== PROBLEM DESCRIPTION ==
The response should consist of the data reproduced word for word.

----- DATASET -----

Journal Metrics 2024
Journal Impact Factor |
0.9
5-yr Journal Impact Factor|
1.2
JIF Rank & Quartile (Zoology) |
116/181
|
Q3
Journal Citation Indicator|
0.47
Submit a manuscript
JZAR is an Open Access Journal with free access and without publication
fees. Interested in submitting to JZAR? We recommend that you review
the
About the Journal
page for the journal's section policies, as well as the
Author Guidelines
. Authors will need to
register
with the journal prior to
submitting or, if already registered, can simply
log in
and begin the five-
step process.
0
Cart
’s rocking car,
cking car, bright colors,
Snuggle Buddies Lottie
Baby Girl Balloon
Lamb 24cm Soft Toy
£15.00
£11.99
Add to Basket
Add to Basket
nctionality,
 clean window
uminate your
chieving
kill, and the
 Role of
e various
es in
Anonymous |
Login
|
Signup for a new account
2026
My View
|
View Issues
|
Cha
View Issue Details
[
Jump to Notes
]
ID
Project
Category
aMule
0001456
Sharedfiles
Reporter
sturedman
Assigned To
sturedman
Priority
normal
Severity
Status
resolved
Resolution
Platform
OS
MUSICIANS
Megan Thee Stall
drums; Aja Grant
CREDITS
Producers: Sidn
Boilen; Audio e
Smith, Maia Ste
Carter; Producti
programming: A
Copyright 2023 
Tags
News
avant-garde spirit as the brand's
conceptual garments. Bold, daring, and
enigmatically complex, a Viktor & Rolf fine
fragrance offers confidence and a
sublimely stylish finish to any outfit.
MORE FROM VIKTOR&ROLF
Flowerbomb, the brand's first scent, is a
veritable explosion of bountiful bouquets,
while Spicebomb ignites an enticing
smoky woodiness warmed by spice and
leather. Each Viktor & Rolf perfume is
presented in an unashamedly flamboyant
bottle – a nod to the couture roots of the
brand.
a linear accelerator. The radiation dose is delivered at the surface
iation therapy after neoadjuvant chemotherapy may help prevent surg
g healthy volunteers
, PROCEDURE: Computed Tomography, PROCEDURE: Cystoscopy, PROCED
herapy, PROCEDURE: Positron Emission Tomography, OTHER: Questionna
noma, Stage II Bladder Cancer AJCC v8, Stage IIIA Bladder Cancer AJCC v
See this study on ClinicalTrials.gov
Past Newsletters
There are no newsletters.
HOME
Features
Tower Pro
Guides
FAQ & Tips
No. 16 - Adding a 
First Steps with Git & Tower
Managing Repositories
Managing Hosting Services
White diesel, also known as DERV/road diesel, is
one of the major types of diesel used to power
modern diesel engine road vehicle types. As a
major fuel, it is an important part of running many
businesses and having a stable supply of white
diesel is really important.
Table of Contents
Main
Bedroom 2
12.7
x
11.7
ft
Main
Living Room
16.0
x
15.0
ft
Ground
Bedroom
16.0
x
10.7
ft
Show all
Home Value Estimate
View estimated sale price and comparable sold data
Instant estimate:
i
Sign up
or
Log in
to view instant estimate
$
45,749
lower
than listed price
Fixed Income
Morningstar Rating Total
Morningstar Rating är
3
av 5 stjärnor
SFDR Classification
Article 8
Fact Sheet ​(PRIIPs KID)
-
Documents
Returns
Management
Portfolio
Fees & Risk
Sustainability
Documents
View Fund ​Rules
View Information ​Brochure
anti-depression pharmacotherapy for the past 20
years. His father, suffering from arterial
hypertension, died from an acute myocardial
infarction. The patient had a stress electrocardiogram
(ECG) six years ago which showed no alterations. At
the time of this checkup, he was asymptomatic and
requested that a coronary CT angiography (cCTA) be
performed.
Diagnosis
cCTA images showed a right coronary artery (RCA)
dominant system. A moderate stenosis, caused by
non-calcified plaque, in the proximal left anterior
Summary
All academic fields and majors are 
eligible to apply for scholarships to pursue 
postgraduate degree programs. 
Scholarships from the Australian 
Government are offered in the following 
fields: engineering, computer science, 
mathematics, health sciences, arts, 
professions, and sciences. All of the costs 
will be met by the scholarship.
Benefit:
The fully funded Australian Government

-----

== RESPONSE TO THE EXERCISE ==
Journal Metrics 2024
Journal Impact Factor |
0.9
5-yr Journal Impact Factor|
1.2
JIF Rank & Quartile (Zoology) |
116/181
|
Q3
Journal Citation Indicator|
0.47
Submit a manuscript
JZAR is an Open Access Journal with free access and without publication
fees. Interested in submitting to JZAR? We recommend that you review
the
About the Journal
page for the journal's section policies, as well as the
Author Guidelines
. Authors will need to
register
with the journal prior to
submitting or, if already registered, can simply
log in
and begin the five-
step process.
0
Cart
’s rocking car,
cking car, bright colors,
Snuggle Buddies Lottie
Baby Girl Balloon
Lamb 24cm Soft Toy
£15.00
£11.99
Add to Basket
Add to Basket
nctionality,
 clean window
uminate your
chieving
kill, and the
 Role of
e various
es in
Anonymous |
Login
|
Signup for a new account
2026
My View
|
View Issues
|
Cha
View Issue Details
[
Jump to Notes
]
ID
Project
Category
aMule
0001456
Sharedfiles
Reporter
sturedman
Assigned To
sturedman
Priority
normal
Severity
Status
resolved
Resolution
Platform
OS
MUSICIANS
Megan Thee Stall
drums; Aja Grant
CREDITS
Producers: Sidn
Boilen; Audio e
Smith, Maia Ste
Carter; Producti
programming: A
Copyright 2023 
Tags
News
avant-garde spirit as the brand's
conceptual garments. Bold, daring, and
enigmatically complex, a Viktor & Rolf fine
fragrance offers confidence and a
sublimely stylish finish to any outfit.
MORE FROM VIKTOR&ROLF
Flowerbomb, the brand's first scent, is a
veritable explosion of bountiful bouquets,
while Spicebomb ignites an enticing
smoky woodiness warmed by spice and
leather. Each Viktor & Rolf perfume is
presented in an unashamedly flamboyant
bottle – a nod to the couture roots of the
brand.
a linear accelerator. The radiation dose is delivered at the surface
iation therapy after neoadjuvant chemotherapy may help prevent surg
g healthy volunteers
, PROCEDURE: Computed Tomography, PROCEDURE: Cystoscopy, PROCED
herapy, PROCEDURE: Positron Emission Tomography, OTHER: Questionna
noma, Stage II Bladder Cancer AJCC v8, Stage IIIA Bladder Cancer AJCC v
See this study on ClinicalTrials.gov
Past Newsletters
There are no newsletters.
HOME
Features
Tower Pro
Guides
FAQ & Tips
No. 16 - Adding a 
First Steps with Git & Tower
Managing Repositories
Managing Hosting Services
White diesel, also known as DERV/road diesel, is
one of the major types of diesel used to power
modern diesel engine road vehicle types. As a
major fuel, it is an important part of running many
businesses and having a stable supply of white
diesel is really important.
Table of Contents
Main
Bedroom 2
12.7
x
11.7
ft
Main
Living Room
16.0
x
15.0
ft
Ground
Bedroom
16.0
x
10.7
ft
Show all
Home Value Estimate
View estimated sale price and comparable sold data
Instant estimate:
i
Sign up
or
Log in
to view instant estimate
$
45,749
lower
than listed price
Fixed Income
Morningstar Rating Total
Morningstar Rating är
3
av 5 stjärnor
SFDR Classification
Article 8
Fact Sheet ​(PRIIPs KID)
-
Documents
Returns
Management
Portfolio
Fees & Risk
Sustainability
Documents
View Fund ​Rules
View Information ​Brochure
anti-depression pharmacotherapy for the past 20
years. His father, suffering from arterial
hypertension, died from an acute myocardial
infarction. The patient had a stress electrocardiogram
(ECG) six years ago which showed no alterations. At
the time of this checkup, he was asymptomatic and
requested that a coronary CT angiography (cCTA) be
performed.
Diagnosis
cCTA images showed a right coronary artery (RCA)
dominant system. A moderate stenosis, caused by
non-calcified plaque, in the proximal left anterior
Summary
All academic fields and majors are 
eligible to apply for scholarships to pursue 
postgraduate degree programs. 
Scholarships from the Australian 
Government are offered in the following 
fields: engineering, computer science, 
mathematics, health sciences, arts, 
professions, and sciences. All of the costs 
will be met by the scholarship.
Benefit:
The fully funded Australian Government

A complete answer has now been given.